15.5.22

Kristin Hannah, Prawdziwe kolory





Kristin Hannah, Prawdziwe kolory 

Świat Książki

Okładka miękka 


Trzy siostry, wychowane bez matki, emocjonalnie okaleczony ojciec; głęboko zakorzeniona potrzebę przedstawienia zjednoczonej obecności rodziny w społeczności założonej przez przodków. Jednak ta rodzina jest podzielona. Kristin perfekcyjnie portretuje każdą z sióstr w ich indywidualnych rolach. Tak, są trochę banalne, ale w tym przypadku to działa, a wraz z rozwojem fabuły staje się to coraz mniej istotne. Ich ojciec jest twardym człowiekiem i doceniam zdolność autorki do utrzymywania  dystansu. 


Rzeczywistość dominuje w tej powieści, i pokazuje „prawdziwe kolory” ojca. Czasami ludzie nigdy nie pozbywają się żalu, a czasami nigdy nie stają się osobami, którymi chcą, aby stali się ludzie, którzy ich kochają. Zostało to bardzo dobrze przedstawione w tym przypadku.


Fabuła sióstr rozwijała się znakomicie.

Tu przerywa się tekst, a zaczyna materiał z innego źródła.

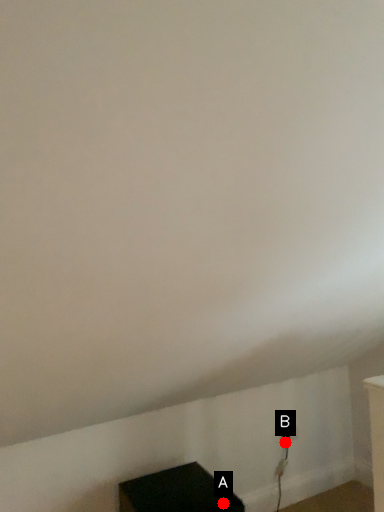 Question: Two points are circled on the image, labeled by A and B beside each circle. Which of the following is the closest to the observer?

Choices:
 (A) A is closer
 (B) B is closer

Answer: (A) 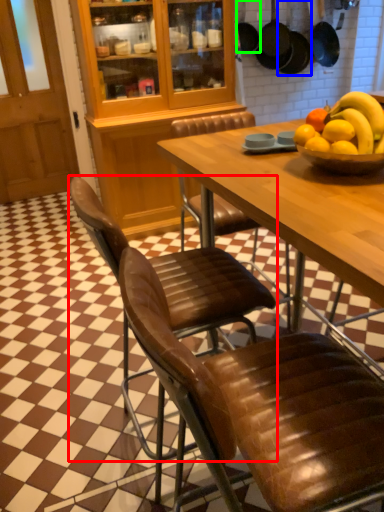 Question: Based on their relative distances, which object is nearer to chair (highlighted by a red box)? Choose from frying pan (highlighted by a blue box) and frying pan (highlighted by a green box).

Choices:
 (A) frying pan
 (B) frying pan

Answer: (B) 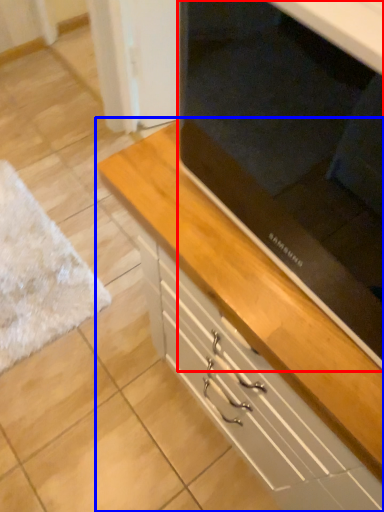 Question: Among these objects, which one is farthest to the camera, appliance (highlighted by a red box) or chest of drawers (highlighted by a blue box)?

Choices:
 (A) appliance
 (B) chest of drawers

Answer: (B) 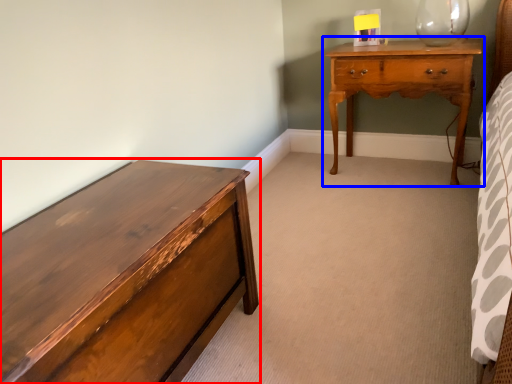 Question: Which object is closer to the camera taking this photo, chest of drawers (highlighted by a red box) or nightstand (highlighted by a blue box)?

Choices:
 (A) chest of drawers
 (B) nightstand

Answer: (A) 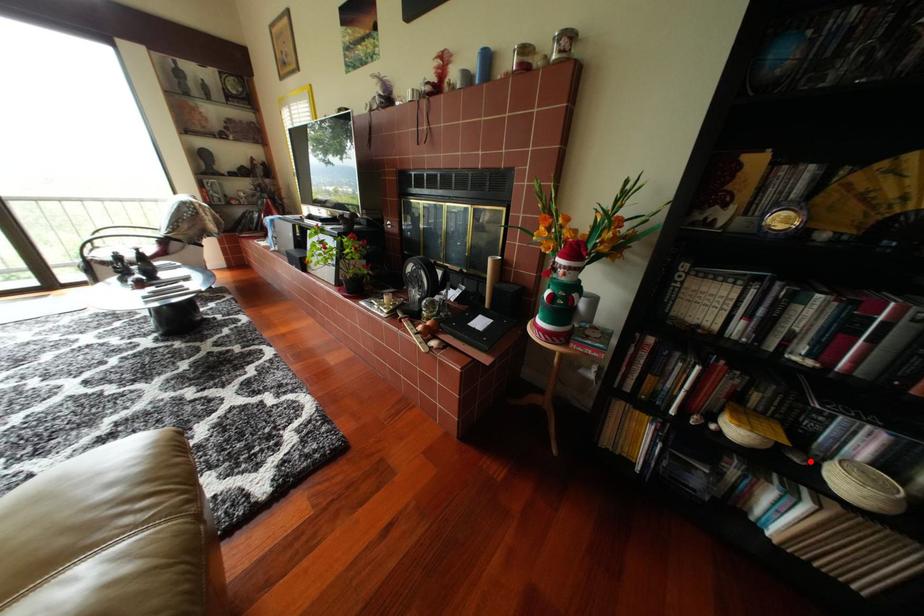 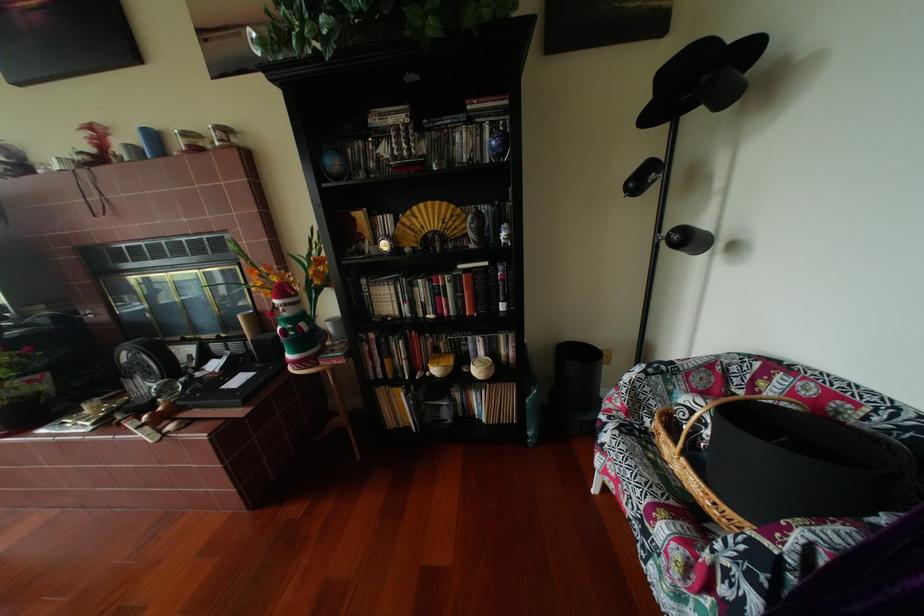 Locate, in the second image, the point that corresponds to the highlighted location in the first image.

(478, 371) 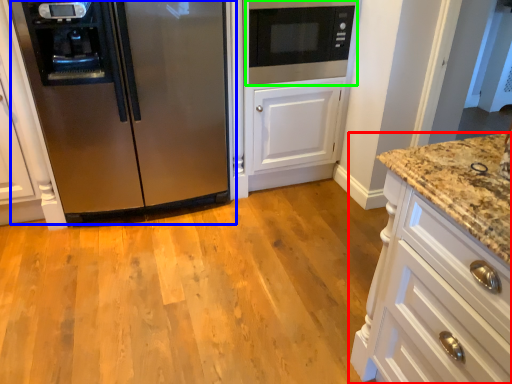 Question: Estimate the real-world distances between objects in this image. Which object is closer to cabinetry (highlighted by a red box), refrigerator (highlighted by a blue box) or microwave oven (highlighted by a green box)?

Choices:
 (A) refrigerator
 (B) microwave oven

Answer: (B) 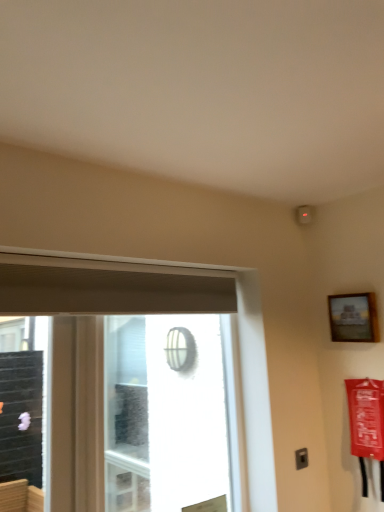 Question: Is transparent glass window at center in front of or behind wooden frame at upper right in the image?

Choices:
 (A) behind
 (B) front

Answer: (B)

Question: Considering the positions of transparent glass window at center and wooden frame at upper right in the image, is transparent glass window at center bigger or smaller than wooden frame at upper right?

Choices:
 (A) small
 (B) big

Answer: (B)

Question: Which of these objects is positioned farthest from the white mesh screen at center?

Choices:
 (A) transparent glass window at center
 (B) wooden frame at upper right

Answer: (B)

Question: Estimate the real-world distances between objects in this image. Which object is farther from the wooden frame at upper right?

Choices:
 (A) white mesh screen at center
 (B) transparent glass window at center

Answer: (A) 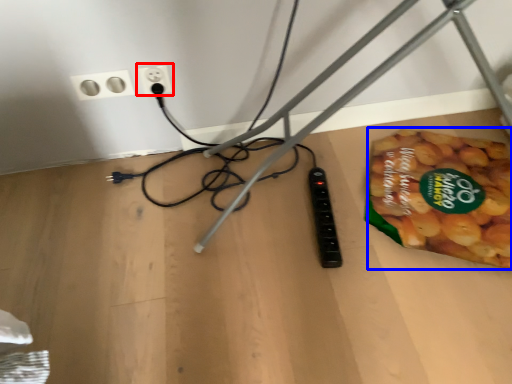 Question: Which object appears closest to the camera in this image, power plugs and sockets (highlighted by a red box) or food (highlighted by a blue box)?

Choices:
 (A) power plugs and sockets
 (B) food

Answer: (B) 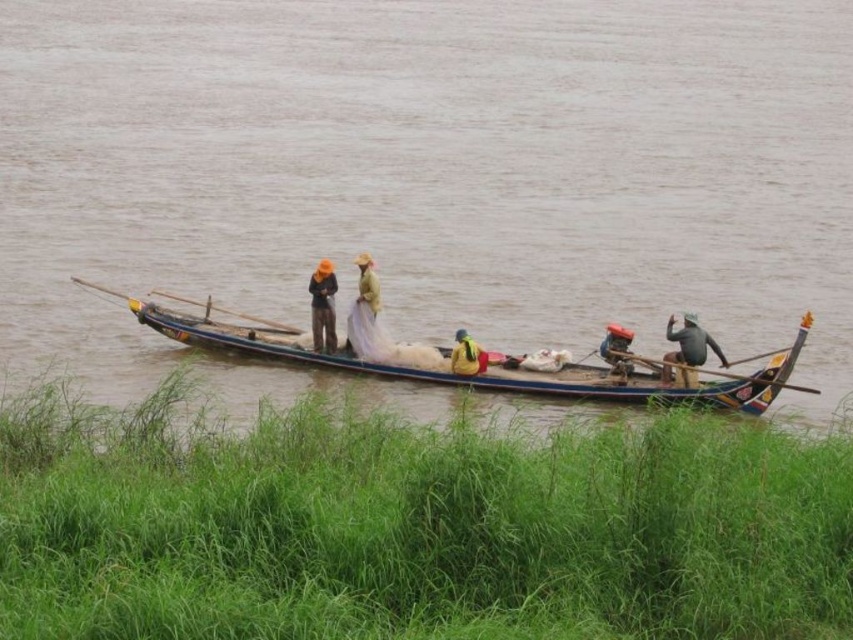 You are a drone operator trying to capture a photo of the brown wooden boat at center and the yellow fabric at center from above. The drone has a camera with a maximum zoom range of 30 meters. Can the drone capture both objects in a single photo without moving closer than 25 meters?

The distance between the brown wooden boat at center and the yellow fabric at center is 25.74 meters. Since the drone must stay at least 25 meters away, the total distance covered would be 25 meters plus the 25.74 meters between them, totaling 50.74 meters. The drone camera can only zoom up to 30 meters, so it cannot capture both objects in a single photo without moving closer.

You are standing on the shore of the lake and see the light brown woven hat at center on the boat. If you have a telescope with a 50 meter range, can you see the hat clearly through it?

The light brown woven hat at center is 40.69 meters away from the viewer. Since the telescope has a 50 meter range, it can clearly see the hat as it is within the telescope range.

From the picture: You are standing on the shore and looking at the boat. There are two points marked on the boat. Which point is closer to you, point (404, 317) or point (460, 369)?

Point (404, 317) is further to the camera than point (460, 369), so point (460, 369) is closer to you. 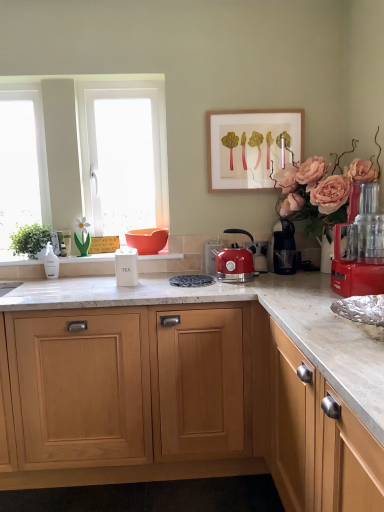 Question: Can you confirm if white glass window at left is wider than blue speckled plate at center?

Choices:
 (A) yes
 (B) no

Answer: (B)

Question: Can you confirm if white glass window at left is smaller than blue speckled plate at center?

Choices:
 (A) yes
 (B) no

Answer: (B)

Question: From the image's perspective, is white glass window at left above blue speckled plate at center?

Choices:
 (A) no
 (B) yes

Answer: (B)

Question: Considering the relative sizes of white glass window at left and blue speckled plate at center in the image provided, is white glass window at left bigger than blue speckled plate at center?

Choices:
 (A) yes
 (B) no

Answer: (A)

Question: Can you confirm if white glass window at left is taller than blue speckled plate at center?

Choices:
 (A) yes
 (B) no

Answer: (A)

Question: From the image's perspective, is white glass window at left below blue speckled plate at center?

Choices:
 (A) no
 (B) yes

Answer: (A)

Question: Can you confirm if white frosted glass at left is shorter than matte red kettle at center, the 2th kitchen appliance positioned from the right?

Choices:
 (A) yes
 (B) no

Answer: (B)

Question: From the image's perspective, is white frosted glass at left located above matte red kettle at center, the 4th kitchen appliance when ordered from left to right?

Choices:
 (A) yes
 (B) no

Answer: (A)

Question: Is white frosted glass at left at the left side of matte red kettle at center, the 4th kitchen appliance from the back?

Choices:
 (A) no
 (B) yes

Answer: (B)

Question: Is white frosted glass at left at the right side of matte red kettle at center, the 4th kitchen appliance when ordered from left to right?

Choices:
 (A) yes
 (B) no

Answer: (B)

Question: Does white frosted glass at left have a greater width compared to matte red kettle at center, the 2th kitchen appliance viewed from the front?

Choices:
 (A) no
 (B) yes

Answer: (A)

Question: Is white frosted glass at left turned away from matte red kettle at center, the 2th kitchen appliance viewed from the front?

Choices:
 (A) yes
 (B) no

Answer: (B)

Question: Is light wood cabinet at center not inside matte orange bowl at center?

Choices:
 (A) yes
 (B) no

Answer: (A) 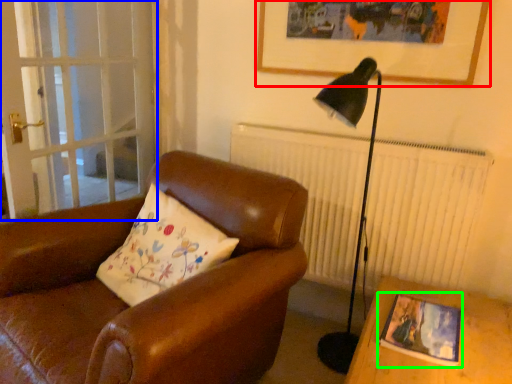 Question: Which object is the closest to the picture frame (highlighted by a red box)? Choose among these: screen door (highlighted by a blue box) or picture frame (highlighted by a green box).

Choices:
 (A) screen door
 (B) picture frame

Answer: (B) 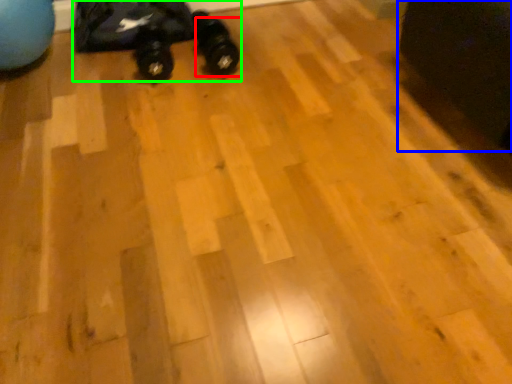 Question: Which object is positioned closest to footwear (highlighted by a red box)? Select from swivel chair (highlighted by a blue box) and toy car (highlighted by a green box).

Choices:
 (A) swivel chair
 (B) toy car

Answer: (B)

Poczułam się lekko oszukana, że ​​nie pokazano więcej Aurory. Winona była postacią, z którą odbyłam długą podróż. Jest jednym z najlepszych typów postaci: sympatyczna, ale łatwo się z nią poróżnić. Chętnie skrzywdziła swoją rodzinę, była samolubna i niemiła, osądzająca i zarozumiała. Jednak głęboko zraniona emocjonalnie i często pełna pogardy dla własnych działań i myśli. Jej podróż ku pokucie była dla mnie wzruszająca i ugruntowała ją jako ulubioną postać literacką, wspaniały przykład tego, jak autor może poprowadzić człowieka i ukształtować go do perfekcji. W końcu dostrzegła jej prawdziwe oblicze.


ViviAnn była postacią, której początkowo nie lubiłam, dopóki nie poznała Dallasa, i nie można mówić o ViviAnn bez uwzględnienia Dallas. Połączenie między tą dwójką było naprawdę piękne, rodzaj wzruszającej historii miłosnej, za którą tęsknię, epickiej i trwałej. Przez całą tę powieść ViviAnn stała się w żadnym wypadku nie była idealna. W obliczu niesamowitych wyzwań nie zawsze podejmowała właściwe decyzje, ale trzymała się, jak tylko mogła, a jej nadzieja zawsze była jej największym atutem.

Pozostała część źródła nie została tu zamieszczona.